• To do
What lines below mention the word "filial"? Copy each one.

[Dataset items]
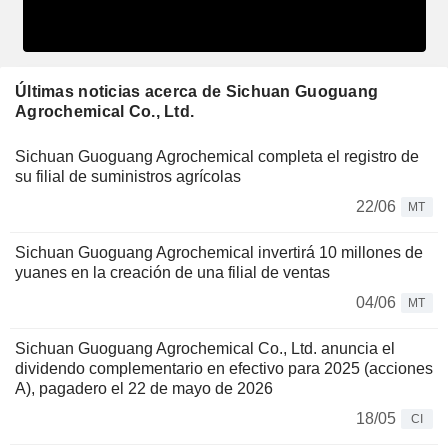
Últimas noticias acerca de Sichuan Guoguang
Agrochemical Co., Ltd.
Sichuan Guoguang Agrochemical completa el registro de
su filial de suministros agrícolas
22/06
MT
Sichuan Guoguang Agrochemical invertirá 10 millones de
yuanes en la creación de una filial de ventas
04/06
MT
Sichuan Guoguang Agrochemical Co., Ltd. anuncia el
dividendo complementario en efectivo para 2025 (acciones
A), pagadero el 22 de mayo de 2026
18/05
CI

• Output of the task
su filial de suministros agrícolas
yuanes en la creación de una filial de ventas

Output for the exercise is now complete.